Tick Innate Immunity
To defend itself from microbial insults and injury, ticks rely solely on innate immunity. Microbial insults can be generated through their blood meal or in response to physical damage to the cuticle. Tick immune system comprises central tissues like fat body, the equivalent of vertebrate liver and adipose tissue, and different types of hemocytes. In the periphery, the epithelium of different organs secretes effector molecules to protect ticks (20). This innate immune system can be particularly challenged during the blood meal. Ticks are strictly hematophagous, and all events occurring during the blood meal can induce the immune system, especially if the tick feeds on an infected vertebrate host.

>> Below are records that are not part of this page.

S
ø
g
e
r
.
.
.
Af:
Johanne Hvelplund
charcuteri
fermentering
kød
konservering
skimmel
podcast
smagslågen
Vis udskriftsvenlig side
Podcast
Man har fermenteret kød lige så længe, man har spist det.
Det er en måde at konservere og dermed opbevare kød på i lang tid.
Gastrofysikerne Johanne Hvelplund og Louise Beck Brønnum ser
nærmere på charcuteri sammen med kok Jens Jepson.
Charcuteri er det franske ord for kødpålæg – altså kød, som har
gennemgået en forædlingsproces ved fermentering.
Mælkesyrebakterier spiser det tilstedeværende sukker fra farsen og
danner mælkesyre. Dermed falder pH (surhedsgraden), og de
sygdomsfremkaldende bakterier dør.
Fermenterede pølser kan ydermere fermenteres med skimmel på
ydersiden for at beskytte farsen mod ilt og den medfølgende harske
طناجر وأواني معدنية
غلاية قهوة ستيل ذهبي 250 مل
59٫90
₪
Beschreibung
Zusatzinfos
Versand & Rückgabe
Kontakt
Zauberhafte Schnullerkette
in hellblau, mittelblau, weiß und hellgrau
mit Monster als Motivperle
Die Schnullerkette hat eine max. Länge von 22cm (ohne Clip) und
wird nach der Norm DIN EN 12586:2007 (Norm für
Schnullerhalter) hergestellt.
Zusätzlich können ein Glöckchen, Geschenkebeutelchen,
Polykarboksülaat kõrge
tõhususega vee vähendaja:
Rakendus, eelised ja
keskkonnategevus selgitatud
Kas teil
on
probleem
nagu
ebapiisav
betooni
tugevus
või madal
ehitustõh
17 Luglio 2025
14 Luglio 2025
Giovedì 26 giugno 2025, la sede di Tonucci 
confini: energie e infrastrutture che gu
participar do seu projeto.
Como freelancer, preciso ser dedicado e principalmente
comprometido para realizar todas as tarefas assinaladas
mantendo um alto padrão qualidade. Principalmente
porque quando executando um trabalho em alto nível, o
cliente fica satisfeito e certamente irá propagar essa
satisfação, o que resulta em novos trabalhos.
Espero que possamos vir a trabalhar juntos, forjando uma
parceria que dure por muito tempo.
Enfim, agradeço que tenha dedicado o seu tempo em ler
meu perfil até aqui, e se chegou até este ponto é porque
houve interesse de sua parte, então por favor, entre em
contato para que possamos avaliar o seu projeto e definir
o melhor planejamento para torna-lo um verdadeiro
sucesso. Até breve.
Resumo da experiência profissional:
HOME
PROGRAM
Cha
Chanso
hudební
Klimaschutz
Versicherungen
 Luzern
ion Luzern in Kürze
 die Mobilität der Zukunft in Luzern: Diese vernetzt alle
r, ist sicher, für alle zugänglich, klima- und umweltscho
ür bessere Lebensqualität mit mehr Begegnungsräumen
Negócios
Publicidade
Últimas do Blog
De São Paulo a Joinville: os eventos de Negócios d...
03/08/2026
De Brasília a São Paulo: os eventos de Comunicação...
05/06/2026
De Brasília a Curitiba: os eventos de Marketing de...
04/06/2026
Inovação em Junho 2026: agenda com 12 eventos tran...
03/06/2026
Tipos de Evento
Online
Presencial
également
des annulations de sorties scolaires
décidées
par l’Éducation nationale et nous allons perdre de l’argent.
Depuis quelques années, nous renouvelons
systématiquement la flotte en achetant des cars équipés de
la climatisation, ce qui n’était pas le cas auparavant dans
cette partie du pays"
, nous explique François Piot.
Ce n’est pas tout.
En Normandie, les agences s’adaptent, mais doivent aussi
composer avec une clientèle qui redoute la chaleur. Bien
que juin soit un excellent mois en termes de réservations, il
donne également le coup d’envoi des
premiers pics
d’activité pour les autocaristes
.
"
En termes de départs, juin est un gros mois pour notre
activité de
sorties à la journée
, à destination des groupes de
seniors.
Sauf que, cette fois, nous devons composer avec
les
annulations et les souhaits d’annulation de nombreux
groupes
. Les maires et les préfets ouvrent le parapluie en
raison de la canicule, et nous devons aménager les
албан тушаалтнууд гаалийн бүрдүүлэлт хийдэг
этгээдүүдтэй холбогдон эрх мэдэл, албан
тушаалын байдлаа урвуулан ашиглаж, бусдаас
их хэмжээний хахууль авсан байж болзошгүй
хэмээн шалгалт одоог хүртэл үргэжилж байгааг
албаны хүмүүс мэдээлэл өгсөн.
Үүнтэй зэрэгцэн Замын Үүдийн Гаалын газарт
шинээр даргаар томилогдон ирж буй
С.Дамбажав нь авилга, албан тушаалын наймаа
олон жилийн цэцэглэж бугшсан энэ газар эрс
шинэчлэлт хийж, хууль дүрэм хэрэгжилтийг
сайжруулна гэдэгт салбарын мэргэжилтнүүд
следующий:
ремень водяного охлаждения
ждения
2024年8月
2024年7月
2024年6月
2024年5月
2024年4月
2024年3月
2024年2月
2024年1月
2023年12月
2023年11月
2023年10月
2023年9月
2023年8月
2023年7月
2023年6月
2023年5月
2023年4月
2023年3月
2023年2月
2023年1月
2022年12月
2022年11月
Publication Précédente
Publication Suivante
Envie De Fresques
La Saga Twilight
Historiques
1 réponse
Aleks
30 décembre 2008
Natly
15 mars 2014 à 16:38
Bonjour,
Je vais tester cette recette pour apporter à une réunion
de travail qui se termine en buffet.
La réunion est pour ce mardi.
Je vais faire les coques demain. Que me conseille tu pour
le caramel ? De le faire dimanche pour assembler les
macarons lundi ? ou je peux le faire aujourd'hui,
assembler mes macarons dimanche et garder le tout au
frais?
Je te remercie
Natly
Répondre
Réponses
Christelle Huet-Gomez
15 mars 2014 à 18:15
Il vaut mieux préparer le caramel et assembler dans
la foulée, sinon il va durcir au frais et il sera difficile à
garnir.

The innate immunity of the tick relies on different structures. Mesodermic fat body is present in all tick stages. It is located beneath the epidermis and around organs, particularly the trachea. It is mainly a source of vitellogenin, but also a source of antimicrobial molecules secreted into the hemolymph (21). In the hemolymph, tick innate immunity relies on cellular immunity including active phagocytosis, nodulation and encapsulation orchestrated by hemocytes circulating in an open circulatory system. In ixodid ticks, three types of hemocytes have been described: prohemocytes, granulocytes and plasmatocytes that participate in phagocytosis, clotting system, and encapsulation of microbes (22). More recently, humoral immunity has been investigated in ticks, building on research on Drosophila melanogaster (23). The discovery of cecropin, the first antimicrobial peptide (AMP) in primitive insect, Hyalophora cecropia (24), open the avenues to the discovery of innate immunity in Drosophila. The two main pathways, Toll activated by Gram-positive bacteria or fungi, and Imd activated by Gram-negative bacteria, were discovered (25), leading to the identification by homology to the cloning of Toll (TLR—toll-like receptors) in human (26). In addition to these specific immune organs, some barriers protect the tick. While feeding, a peritrophic membrane (PM) is formed by secretion from the midgut epithelium, at least in some species of Ixodidae (27). This chitin-rich matrix formation was first described in the three life stages of I. ricinus. It appears 18 h after the beginning of blood digestion and remains intact for several days (28). It surrounds the blood meal and protects the midgut epithelium. Then, the blood digestion occurs intracellularly via phagocytosis into the midgut cells (29). The epithelium is the next component of the gut barrier that operates upon uptake of the blood meal and movement of cells and fluid across the gut to the hemolymph. The innate immunity of the epithelium has been well-investigated in insects, particularly in Drosophila (30) and in the Anopheles mosquito as insect vector (30). This topic deserves greater examination in tick-pathogen interactions (31).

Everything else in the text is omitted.